Feeding Your Baby


The first year of your baby’s life is full of milestones and excitement, but perhaps none are more important than feeding. As a parent, you have the power to shape your child’s growth, development, and even relationship with food for years to come. But with so much information out there, from breastfeeding to formula, purees to baby-led weaning, it can be overwhelming to know where to start. That’s why we’ve put together this comprehensive guide to feeding your baby, with tips and insights on everything from introducing solids to navigating food allergies. So whether you’re a first-time parent or a seasoned pro, join us as we dive into the world of baby feeding and discover the joy of nourishing your little one.


At an early age after birth, newborns survive on either breast milk or formula. Breast milk is always the best food at that age. But if you are formula feeding your baby, you need to buy a formula that will work best for your baby. After reading this guide, you will get to understand the basics of feeding your baby right from birth to the weaning stage.

Breastfeeding Your Baby

During the first six months after birth, breast milk is always the best food to offer your baby. New parents may find it hard to maintain comfortable breastfeeding. But with time, they can learn how to feed their babies without difficulty.

As a new parent, you can ask a breastfeeding peer counselor to give you some feeding tips. You can also get help from other people such as a lactation consultant or your doctor. Sometimes you will need to attend breastfeeding classes to gain feeding skills.

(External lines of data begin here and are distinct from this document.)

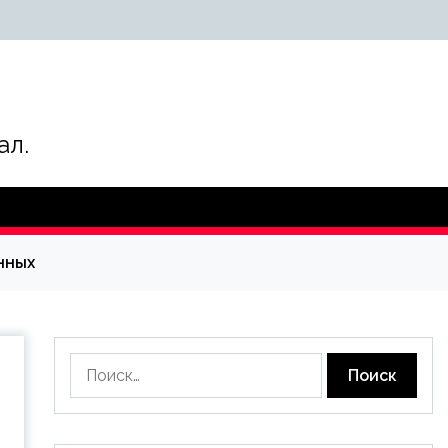
ал.
нных
Найти:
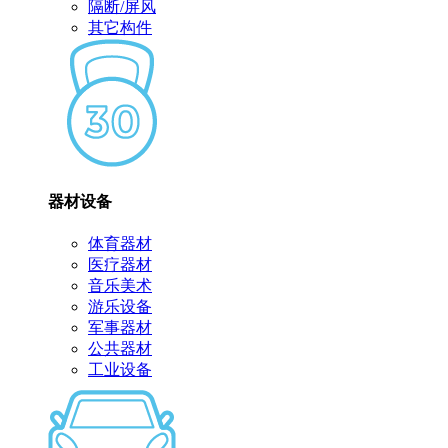
隔断/屏风
其它构件
器材设备
体育器材
医疗器材
音乐美术
游乐设备
军事器材
公共器材
工业设备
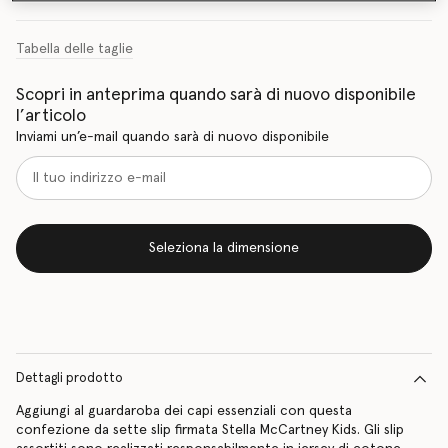
Tabella delle taglie
Scopri in anteprima quando sarà di nuovo disponibile
l’articolo
Inviami un’e-mail quando sarà di nuovo disponibile
Seleziona la dimensione
Dettagli prodotto
Aggiungi al guardaroba dei capi essenziali con questa
confezione da sette slip firmata Stella McCartney Kids. Gli slip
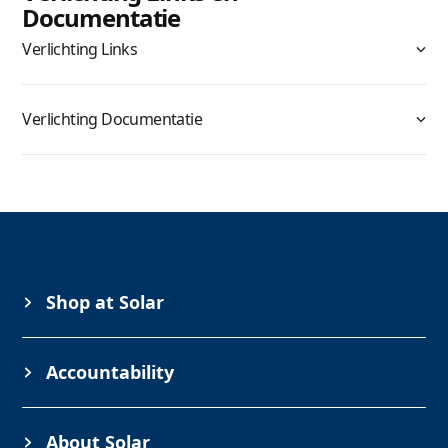
Documentatie
Verlichting Links
Verlichting Documentatie
Shop at Solar
Accountability
About Solar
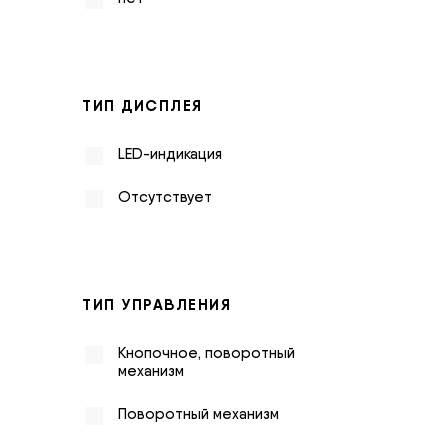
ТИП ДИСПЛЕЯ
LED-индикация
Отсутствует
ТИП УПРАВЛЕНИЯ
Кнопочное, поворотный
механизм
Поворотный механизм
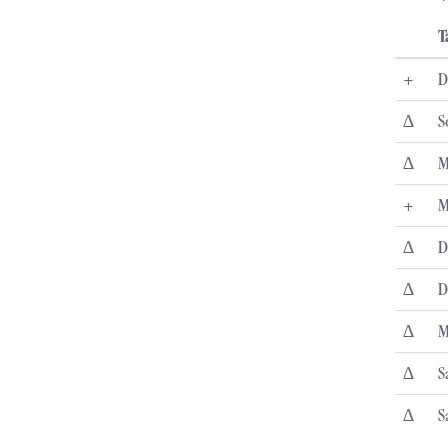
T
+
D
∆
S
∆
M
+
M
∆
D
∆
D
∆
M
∆
S
∆
S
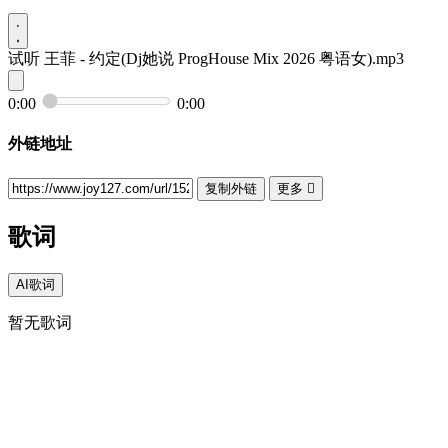
试听
王菲 - 约定(Dj她说 ProgHouse Mix 2026 粤语女).mp3
0:00
0:00
外链地址
复制外链
更多

歌词
AI歌词
暂无歌词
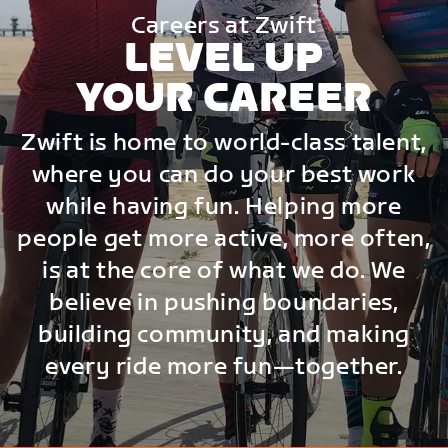
Careers at Zwift
LEVEL UP
YOUR CAREER
Zwift is home to world-class talent,
where you can do your best work
while having fun. Helping more
people get more active, more often,
is at the core of what we do. We
believe in pushing boundaries,
building community, and making
every ride more fun—together.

Why Breast Milk is the Best

  • Rich in Antibodies: Breast milk is rich in antibodies that will protect your baby from infections and illnesses. Babies fed on breast milk rarely fall sick compared to the ones who do not. 
  • Rich in Hormones and Nutrients: Breast milk is rich in hormones and nutrients that can help your baby grow and develop fast. Such nutrients include digestible proteins, vitamins, and fats. 
  • Rich in Fatty Acids: Fatty acids play a significant role in promoting healthy brain development in your baby. Fatty acids in breast milk reduce the risks of sudden infant death syndrome (SIDS). 
  • Easy to Digest: A newborn’s stomach can easily digest breast milk. Babies fed on breast milk experience little to no stomach pains. 
  • Has No Allergens: Babies feeding on breast milk are less likely to develop allergies as compared to babies feeding on formula. 
  • Protect Your Baby Against Obesity: Breastfed babies always gain healthy weights when growing. Breast milk has essential elements that prevent your baby from becoming overweight.

As your baby grows, the content of breast milk changes naturally. For instance, the first breast milk (colostrum) produced a few days after birth is rich in antibodies and nutrients. The nutrients play a significant role in your baby’s growth and development. The disadvantage of breastfeeding is that it demands a lot of commitment from the mother. You will have to feed the baby after every two to three hours.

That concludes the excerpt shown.